His voice cuts through the silence again.
“What do you think this place is built on, Natasha?”
He rarely says my name. But when he does, it sounds like a secret. A threat. A prayer.
“Blood,” I say without thinking.
He smiles faintly.
“No,” he murmurs. “Loyalty.”
Another pause.
Then—
“And what would you bleed for?”
Before I can answer—before I can even breathe — The door explodes open.
The sound is deafening.
A crash. A rush of footsteps. The cold rush of air sucked into the room like it’s gasping.
I shoot up from the chair before I even register what’s happening.
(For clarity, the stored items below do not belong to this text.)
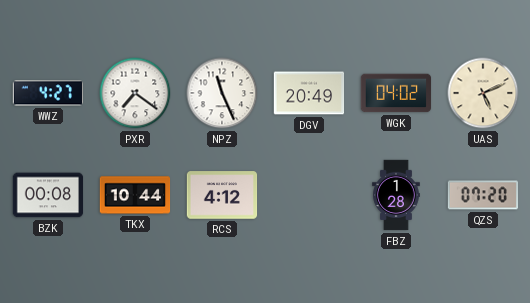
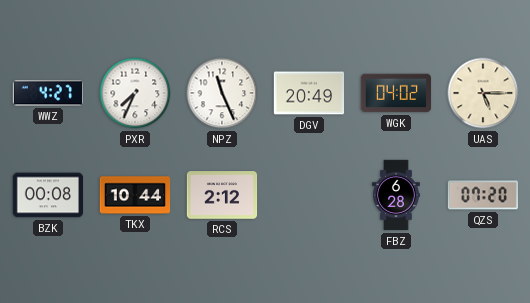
PXR: 7:21 -> 7:34
UAS: 5:11 -> 5:15
RCS: 4:12 -> 2:12
FBZ: 1:28 -> 6:28
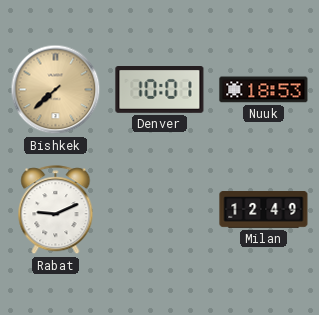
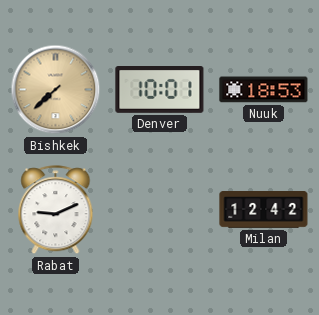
Milan: 12:49 -> 12:42
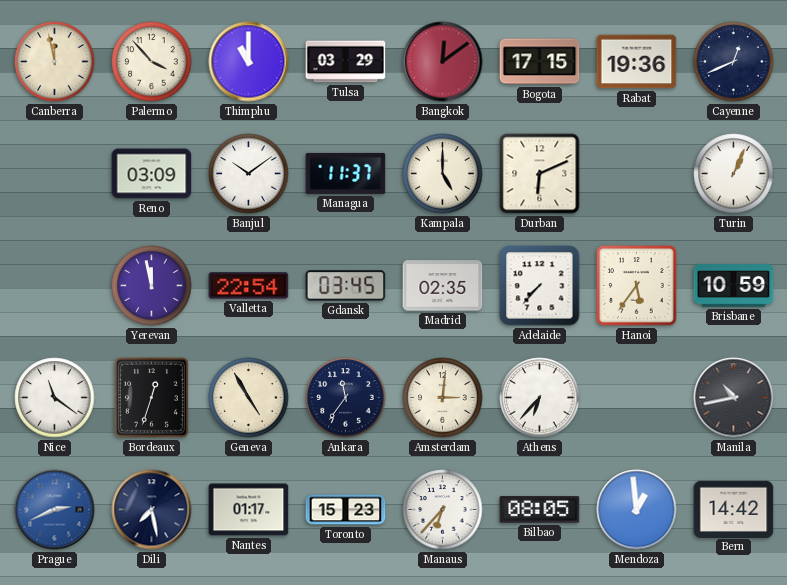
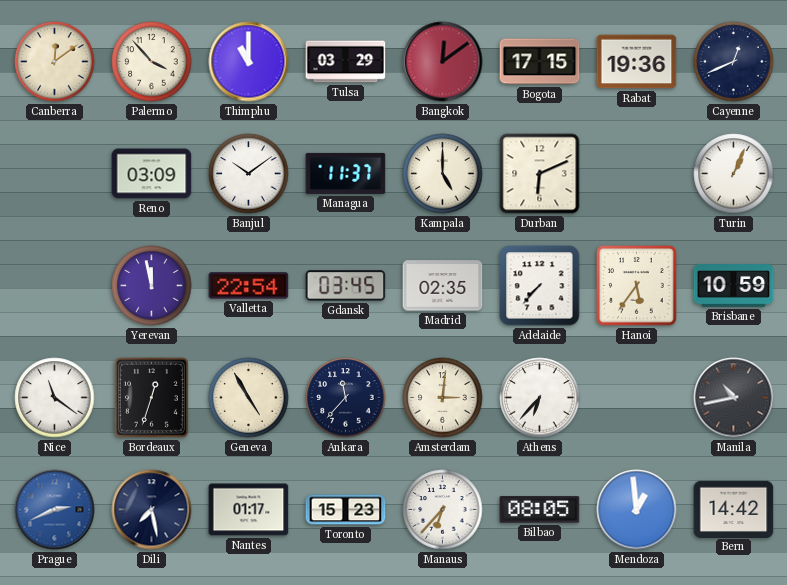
Canberra: 11:58 -> 12:09
Ankara: 11:36 -> 11:37
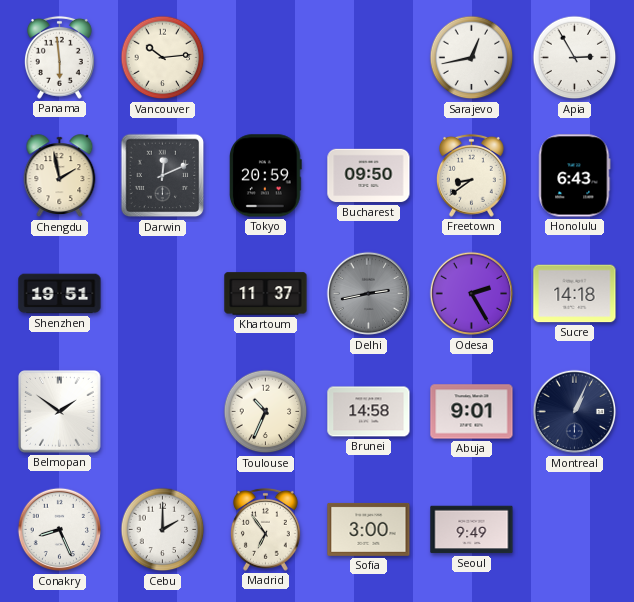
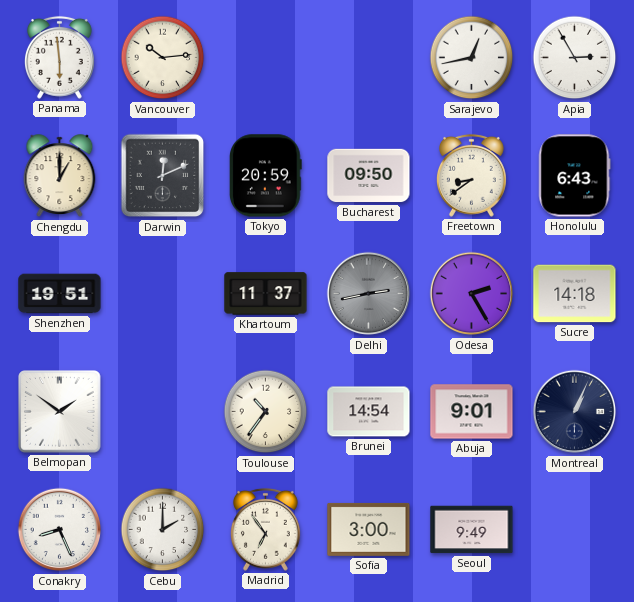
Chengdu: 1:58 -> 1:00
Toulouse: 10:34 -> 10:36
Brunei: 14:58 -> 14:54
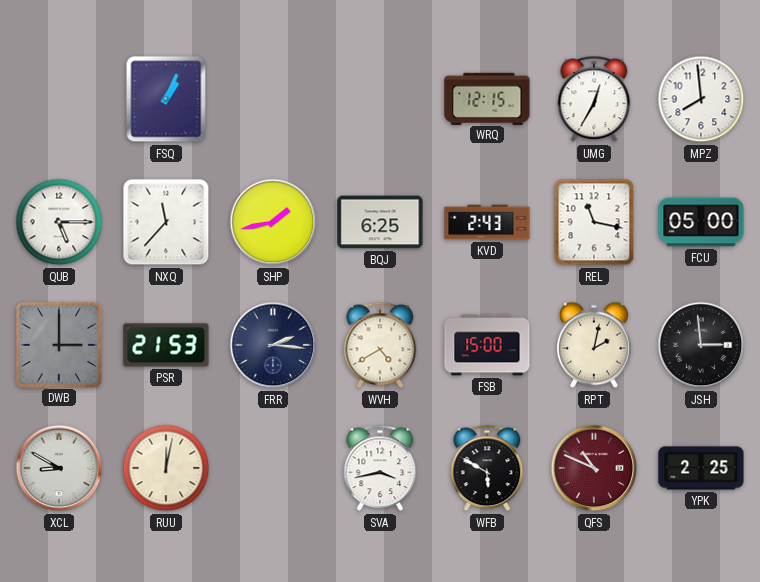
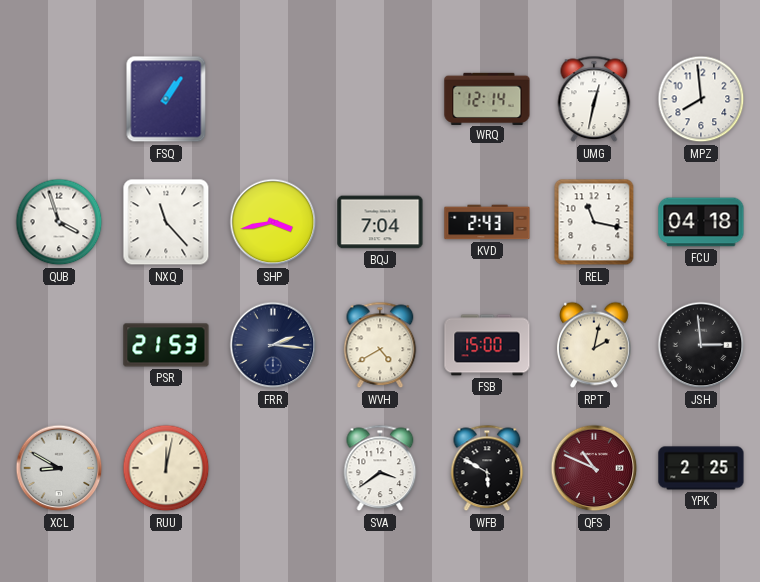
FSQ: 1:04 -> 1:06
WRQ: 12:15 -> 12:14
UMG: 12:35 -> 12:32
QUB: 5:15 -> 3:57
NXQ: 11:37 -> 11:23
SHP: 1:43 -> 3:43
BQJ: 6:25 -> 7:04
FCU: 05:00 -> 04:18
DWB: 3:00 -> none
SVA: 3:43 -> 3:39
Three men. Balaclavas. Black. Tactical gear. Guns drawn. One has a knife. They don’t speak. No shouts. No demands. Just silent, brutal efficiency.
I move instinctively, kicking off my heels in one motion and sliding back behind the armchair just as one of them charges.
Rafael is already on his feet, flipping the glass table in one movement and sending it crashing to the floor.
I duck just as a blade slices the air beside my face—fast and too close.
My shoulder slams into the ground, but I roll, using the momentum to spring back up. One of the men lunges toward me, arm raised, blade flashing.
I twist my body. The knife catches the skin of my upper arm—just a graze, hot and sharp—but I don’t stop.
Pain is distant. Useless.
I slam my elbow into his side, hard, just enough to knock the breath out of him, and twist his wrist.
The blade drops.
I don’t grab it.
Because something else glints under the couch— metal.
A gun.
Just inches from my fingers.
My breath catches. And everything slows. The gun is there, just beneath the couch. Close enough to see the glint of steel, the outline of the grip. But not close enough to grab—not without fighting for it first.
Because the man I just slammed into hasn’t backed off. His blade is gone—lying somewhere behind me—but he’s not.
He lunges. And this time, he uses his full weight.
I barely dodge. His shoulder slams into mine, knocking me sideways and into the ground with a crack of my knees against tile.